Partner am Programm seien die USA, weitere könnten dazukommen, so Berichterstatterin Stéphanie Empain („déi gréng“). Luxemburg ist bereits mit dem Beobachtungssatelliten Luxeosys und dem militärischen Kommunikationssatelliten Govsat-1 im Weltraum aktiv. MGS wäre komplementär zu Govsat, so Empain. Es bietet 40-mal mehr Kapazitäten und habe eine größere Abdeckung. 

Luxemburg wird nicht selbst Satelliten in den Weltraum schießen. Es nimmt lediglich Dienstleistungen der SES in Anspruch, bemühte sich Verteidigungsminister François Bausch („déi gréng“), den Unterschied zu bisherigen Weltraumprojekten zu erklären. Man kaufe lediglich eine Telefonleitung, meinte der Piraten-Deputierte Marc Goergen. Dazu stellte das Parlament gestern 195 Millionen Euro über zehn Jahre bereit.
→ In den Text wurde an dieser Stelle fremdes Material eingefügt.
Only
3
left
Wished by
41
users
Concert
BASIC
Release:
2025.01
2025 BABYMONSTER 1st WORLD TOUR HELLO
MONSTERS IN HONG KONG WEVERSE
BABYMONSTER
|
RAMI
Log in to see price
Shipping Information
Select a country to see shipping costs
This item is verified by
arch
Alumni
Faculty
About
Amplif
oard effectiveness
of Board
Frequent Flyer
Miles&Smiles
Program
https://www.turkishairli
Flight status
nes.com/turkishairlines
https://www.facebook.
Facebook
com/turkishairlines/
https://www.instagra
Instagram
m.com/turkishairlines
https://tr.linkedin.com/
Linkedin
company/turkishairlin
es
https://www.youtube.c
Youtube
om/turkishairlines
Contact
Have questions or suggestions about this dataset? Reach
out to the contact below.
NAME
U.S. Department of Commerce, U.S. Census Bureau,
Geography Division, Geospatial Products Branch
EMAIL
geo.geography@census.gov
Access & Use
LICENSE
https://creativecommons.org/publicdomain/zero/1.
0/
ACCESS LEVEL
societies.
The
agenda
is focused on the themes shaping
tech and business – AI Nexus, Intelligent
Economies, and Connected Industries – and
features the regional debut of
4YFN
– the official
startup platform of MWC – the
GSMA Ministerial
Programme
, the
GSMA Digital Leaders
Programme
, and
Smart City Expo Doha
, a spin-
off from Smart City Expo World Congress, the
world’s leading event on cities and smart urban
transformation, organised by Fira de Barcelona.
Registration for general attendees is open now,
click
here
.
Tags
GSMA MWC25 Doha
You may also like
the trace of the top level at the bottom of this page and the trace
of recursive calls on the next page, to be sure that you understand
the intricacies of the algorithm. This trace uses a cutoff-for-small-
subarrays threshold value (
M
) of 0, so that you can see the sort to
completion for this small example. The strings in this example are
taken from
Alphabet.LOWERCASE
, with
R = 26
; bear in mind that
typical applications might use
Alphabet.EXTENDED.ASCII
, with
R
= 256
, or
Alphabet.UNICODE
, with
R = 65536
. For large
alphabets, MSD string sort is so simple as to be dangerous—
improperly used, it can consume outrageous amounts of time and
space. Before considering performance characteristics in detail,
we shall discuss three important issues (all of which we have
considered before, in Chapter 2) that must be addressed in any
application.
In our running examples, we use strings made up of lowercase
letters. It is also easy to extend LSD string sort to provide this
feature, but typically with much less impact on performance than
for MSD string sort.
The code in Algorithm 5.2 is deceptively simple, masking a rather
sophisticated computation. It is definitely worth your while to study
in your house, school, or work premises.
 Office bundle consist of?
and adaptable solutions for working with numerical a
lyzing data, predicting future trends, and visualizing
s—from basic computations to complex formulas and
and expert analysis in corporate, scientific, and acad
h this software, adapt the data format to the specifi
Keinesfalls ungeteilte Zustimmung

Die Telefonleitung in den Weltraum fand jedoch keinesfalls ungeteilte Zustimmung. So erinnerte Nathalie Oberweis („déi Lénk“) an die Zusatzfinanzierungen beim Beobachtungssatelliten Luxeosys. Das kurz vor den Legislativwahlen vom Parlament gebilligte Militärprojekt sollte ursprünglich 170 Millionen Euro kosten. Am Ende wurden es jedoch 309 Millionen Euro. 
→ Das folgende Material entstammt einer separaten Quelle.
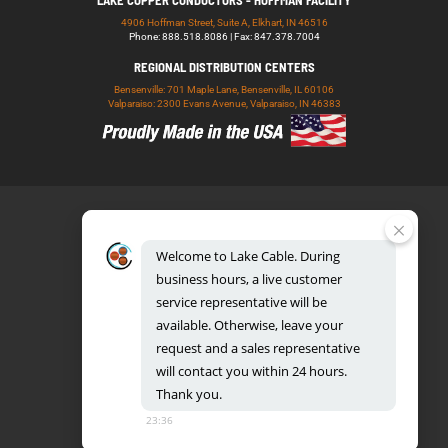
LAKE COPPER CONDUCTORS - HOFFMAN FACILITY
4906 Hoffman Street, Suite A, Elkhart, IN 46516
Phone: 888.518.8086 | Fax: 847.378.7004
REGIONAL DISTRIBUTION CENTERS
Bensenville: 701 Maple Lane, Bensenville, IL 60106
Valparaiso: 2300 Evans Avenue, Valparaiso, IN 46383
Welcome
to
Lake
Cable.
During
business
hours,
a
live
customer
service
representative
will
be
888.518.8086
available.
Otherwise,
leave
your
request
and
a
sales
representative
will
contact
you
within
24
hours.
Thank
you.
UL CERTIFICATION DATABASE
LAKE COPPER CONDUCTORS
23:36
PRIVACY POLICY
TERMS AND CONDITIONS
BLOG
SITEMAP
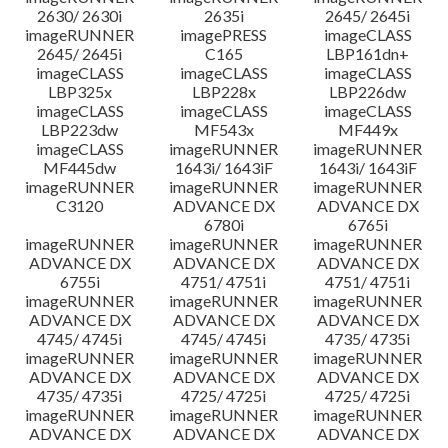
2630/ 2630i
2635i
2645/ 2645i
imageRUNNER
imagePRESS
imageCLASS
2645/ 2645i
C165
LBP161dn+
imageCLASS
imageCLASS
imageCLASS
LBP325x
LBP228x
LBP226dw
imageCLASS
imageCLASS
imageCLASS
LBP223dw
MF543x
MF449x
imageCLASS
imageRUNNER
imageRUNNER
MF445dw
1643i/ 1643iF
1643i/ 1643iF
imageRUNNER
imageRUNNER
imageRUNNER
C3120
ADVANCE DX
ADVANCE DX
6780i
6765i
imageRUNNER
imageRUNNER
imageRUNNER
ADVANCE DX
ADVANCE DX
ADVANCE DX
6755i
4751/ 4751i
4751/ 4751i
imageRUNNER
imageRUNNER
imageRUNNER
ADVANCE DX
ADVANCE DX
ADVANCE DX
4745/ 4745i
4745/ 4745i
4735/ 4735i
imageRUNNER
imageRUNNER
imageRUNNER
ADVANCE DX
ADVANCE DX
ADVANCE DX
4735/ 4735i
4725/ 4725i
4725/ 4725i
imageRUNNER
imageRUNNER
imageRUNNER
ADVANCE DX
ADVANCE DX
ADVANCE DX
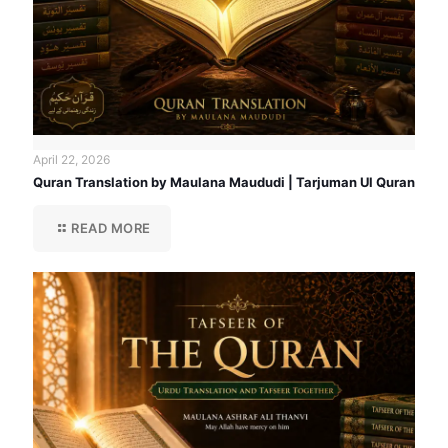
April 22, 2026
Quran Translation by Maulana Maududi | Tarjuman Ul Quran
READ MORE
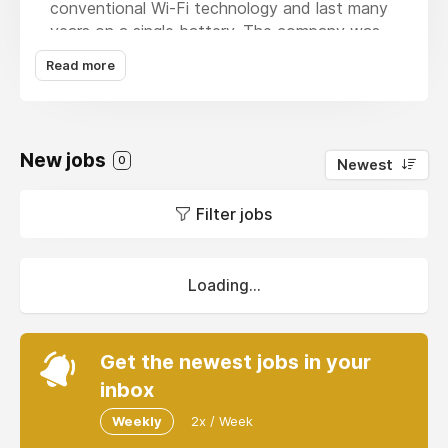
conventional Wi-Fi technology and last many
years on a single battery. The company was
founded by Wi-Fi pioneers and innovators,
Read more
Michael De Nil and Andrew Terry, joined by
the original Wi-Fi inventor Prof. Neil Weste and
wireless industry veterans, whose teams
designed Wi-Fi chips into billions of
New jobs
0
Newest
smartphones. Headquartered in Australia with
offices in China, India, the U.K. and the U.S.,
Filter jobs
Morse Micro’s strong and diverse system
team, portfolio of IP and patents, enables Wi-
Fi HaLow connectivity across the complete
IoT ecosystem, from surveillance systems and
Loading...
access control to industrial automation and
mobile devices, allowing connected devices to
reach farther.
Get the newest jobs in your
inbox
Weekly
2x / Week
Unklar blieb gestern auch die Beteiligung der USA an MGS. Darauf wies als Erster Jean-Marie Halsdorf (CSV) hin. Es bestehe auch kein Lastenheft. Ungewiss sei, wie hoch der Bedarf an derlei Dienstleistungen überhaupt sei. Tatsächlich haben sich die USA bisher noch nicht vertraglich engagiert. Würden sie aber mitmachen, würde es um ganz andere Beträge gehen, so Bausch. Man werde sich um eine Teilnahme der USA bemühen. Interesse sei vorhanden. 

Für den DP-Sprecher Gusty Graas stand bereits fest, dass der Bedarf an Satellitenkommunikation zunehmen wird. Da Luxemburgs Beitrag als kleines Land auf den klassischen Militärbereich begrenzt sei, sollte es das vorhandene Knowhow im Satellitenbereich nutzen. 195 Millionen Euro über zehn Jahre seien nicht unbedingt eine „horrende Zahl“, meinte Graas, der in einem Nebensatz Luxemburgs selbst festgelegte Obergrenze von einem Prozent des BIP als NATO-Beitrag infrage stellte. Luxemburg will bis 2028 jährlich ein Prozent seines erwirtschafteten Reichtums für Militär und Verteidigung, nahezu eine Milliarde Euro, ausgeben. 

„Dynamischer Weltraumpartner“

Zustimmung fand das Projekt auch bei Lydia Mutsch (LSAP). Mit diesem Finanzierungsgesetz konsolidiere Luxemburg seine Position als „dynamischer und zuverlässiger Partner im Weltraum“.  Es handele sich auch um eine nachhaltige Investition, da sie unmittelbar für Luxemburg interessant sei. Da die SES ein Luxemburger Unternehmen ist, würden alle Einnahmen aus dem MEO-Global-Services-Programm der SES zugutekommen, sollte später Verteidigungsminister François Bausch („déi gréng“) betonen. 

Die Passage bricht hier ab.